J. S. — Les mots « masculins » et « féminins » désignent des choses différentes en grammaire et en biologie. Certes, traditionnellement, on oppose « masculin » et « féminin » comme genres de mots, par analogie avec le sexe biologique, mais en linguistique, on préfère parler de forme non marquée et de forme marquée. Dans des langues ayant une dizaine de genres, on les numérote (classe 1, classe 2…). Aucune langue ne découpe le masculin et le féminin de la même manière. Quand en anglais, on utilise le féminin she pour un bateau ou en allemand le neutre das Mädchen pour la jeune fille, cela ne signifie pas que les anglophones et les germanophones aient des problèmes de confusion sexuelle. Et, bien sûr, il n’y a pas non plus de conclusion à tirer des langues qui n’ont pas de genre : le finnois, l’arménien, l’igbo, le khmer ou le zuni n’ont pas de genre et c’est absolument sans lien avec leur organisation sociale… Les langues sont des systèmes de signes arbitraires, pas des pancartes évoquant des êtres réels.

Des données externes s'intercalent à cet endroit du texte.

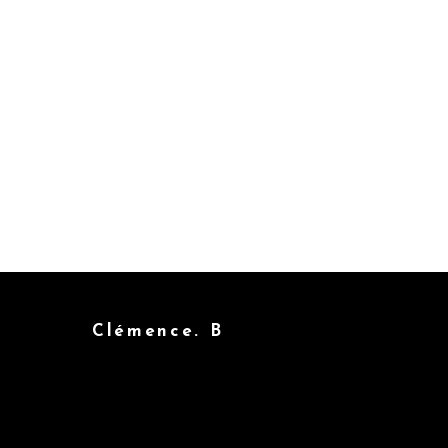
Clémence. B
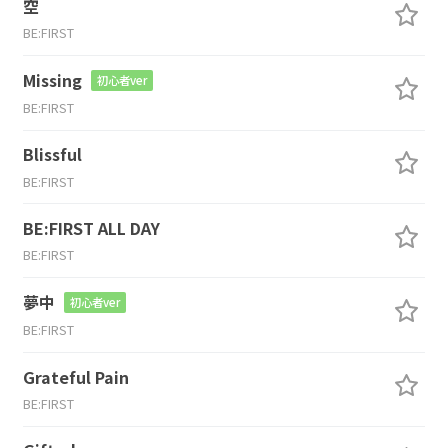
空
BE:FIRST
Missing
初心者ver
BE:FIRST
Blissful
BE:FIRST
BE:FIRST ALL DAY
BE:FIRST
夢中
初心者ver
BE:FIRST
Grateful Pain
BE:FIRST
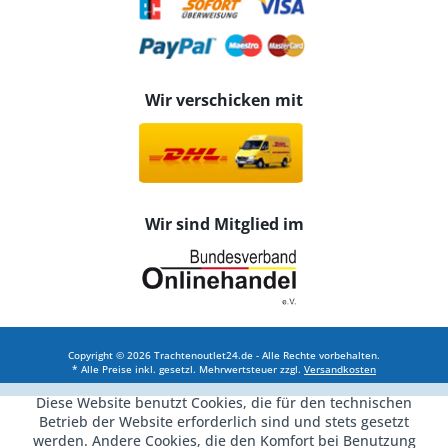
Wir verschicken mit
Wir sind Mitglied im
Copyright © 2026 Trachtenoutlet24.de - Alle Rechte vorbehalten.
* Alle Preise inkl. gesetzl. Mehrwertsteuer zzgl.
Versandkosten
Diese Website benutzt Cookies, die für den technischen
Betrieb der Website erforderlich sind und stets gesetzt
werden. Andere Cookies, die den Komfort bei Benutzung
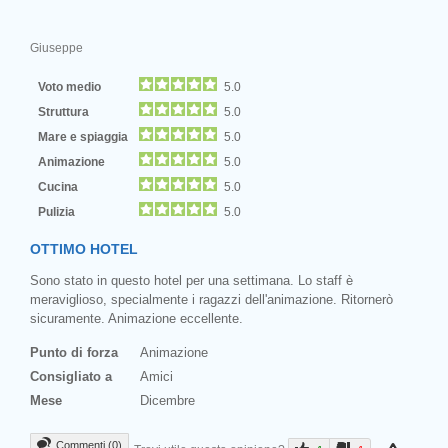
Giuseppe
Voto medio
5.0
Struttura
5.0
Mare e spiaggia
5.0
Animazione
5.0
Cucina
5.0
Pulizia
5.0
OTTIMO HOTEL
Sono stato in questo hotel per una settimana. Lo staff è
meraviglioso, specialmente i ragazzi dell'animazione. Ritornerò
sicuramente. Animazione eccellente.
Punto di forza
Animazione
Consigliato a
Amici
Mese
Dicembre
Commenti (0)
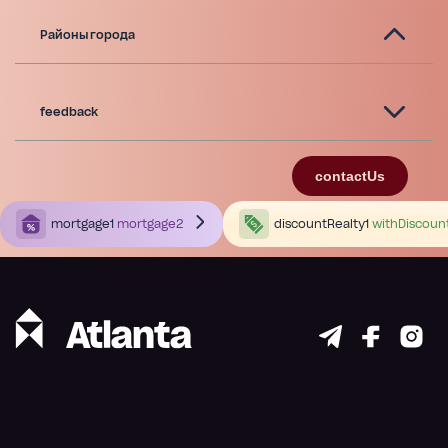
Районы города
feedback
contactUs
mortgage1
mortgage2
discountRealty1
withDiscoun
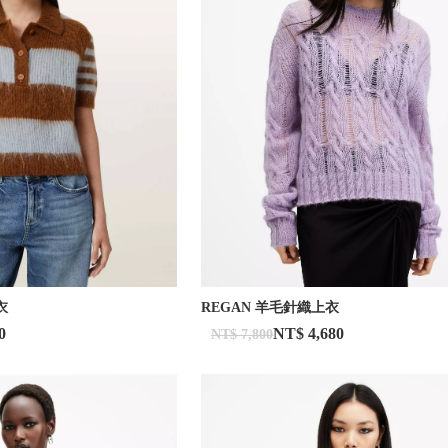
衣
REGAN 羊毛針織上衣
0
NT$ 4,680
NT$ 7,800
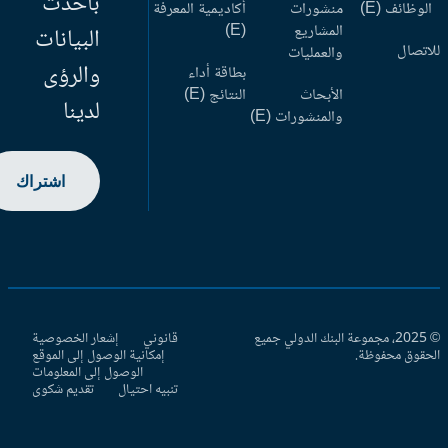
بأحدث
وظائف (E)
منشورات
أكاديمية المعرفة
المشاريع
(E)
البيانات
اتصال
والعمليات
والرؤى
بطاقة أداء
الأبحاث
النتائج (E)
لدينا
والمنشورات (E)
اشتراك
© 2025، مجموعة البنك الدولي جميع
قانوني
إشعار الخصوصية
حقوق محفوظة.
إمكانية الوصول إلى الموقع
الوصول إلى المعلومات
تنبيه احتيال
تقديم شكوى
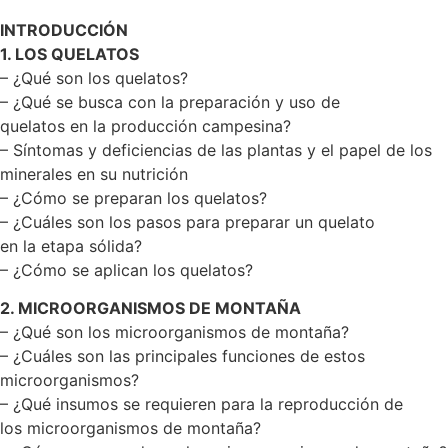
INTRODUCCIÓN
1. LOS QUELATOS
– ¿Qué son los quelatos?
– ¿Qué se busca con la preparación y uso de
quelatos en la producción campesina?
– Síntomas y deficiencias de las plantas y el papel de los
minerales en su nutrición
– ¿Cómo se preparan los quelatos?
– ¿Cuáles son los pasos para preparar un quelato
en la etapa sólida?
– ¿Cómo se aplican los quelatos?
2. MICROORGANISMOS DE MONTAÑA
– ¿Qué son los microorganismos de montaña?
– ¿Cuáles son las principales funciones de estos
microorganismos?
– ¿Qué insumos se requieren para la reproducción de
los microorganismos de montaña?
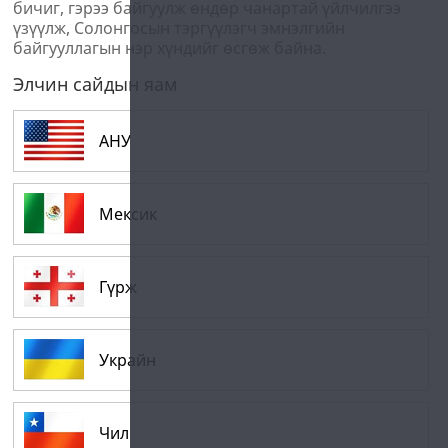
бичиг, гэрээ байгуулж өндөр чанартай үйлчилгээ
үзүүлж, Солонгосын тэргүүлэгч эмнэлгийн
байгууллагын нэр хүндийг өсгөж байна.
Элчин сайдын яам
АНУ
Мексик
Гүрж
Украйн
Чил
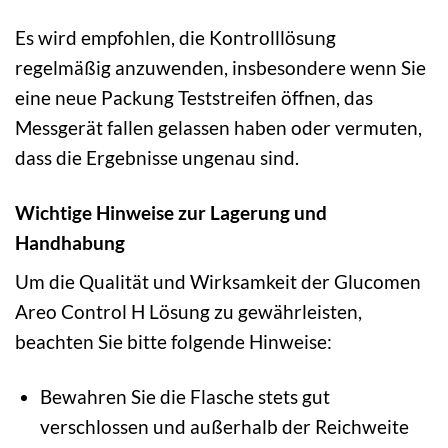
Es wird empfohlen, die Kontrolllösung
regelmäßig anzuwenden, insbesondere wenn Sie
eine neue Packung Teststreifen öffnen, das
Messgerät fallen gelassen haben oder vermuten,
dass die Ergebnisse ungenau sind.
Wichtige Hinweise zur Lagerung und
Handhabung
Um die Qualität und Wirksamkeit der Glucomen
Areo Control H Lösung zu gewährleisten,
beachten Sie bitte folgende Hinweise:
Bewahren Sie die Flasche stets gut
verschlossen und außerhalb der Reichweite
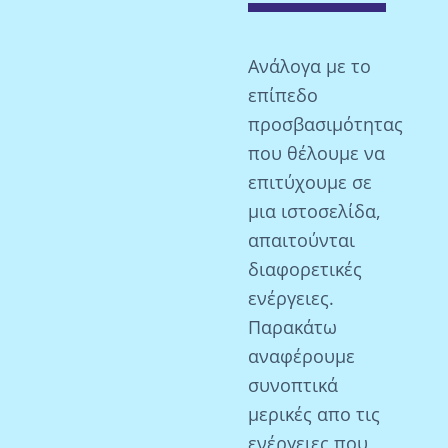
Ανάλογα με το
επίπεδο
προσβασιμότητας
που θέλουμε να
επιτύχουμε σε
μια ιστοσελίδα,
απαιτούνται
διαφορετικές
ενέργειες.
Παρακάτω
αναφέρουμε
συνοπτικά
μερικές απο τις
ενέργειες που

La féminisation des noms de métiers s’est répandue, accompagnant des changements sociaux spectaculaires. N’est-ce pas une bonne nouvelle ?
Y. G. — Excellente ! C’est un phénomène naturel de l’évolution linguistique qui se fait tôt ou tard. Les femmes ont d’abord accédé aux métiers jadis réservés aux hommes et ce phénomène social a été enregistré par le lexique lorsque la morphologie le permet. La langue et ses usages imposent des contraintes qu’il est difficile de transgresser. Par exemple, aucun problème pour « magistrate », « avocate » ou « plombière », mais « médecin » ne pourra pas donner « médecine » parce que, dans le système de la langue, cette forme est déjà prise : mais rien n’interdit de dire « elle est médecin » ou « la médecin ».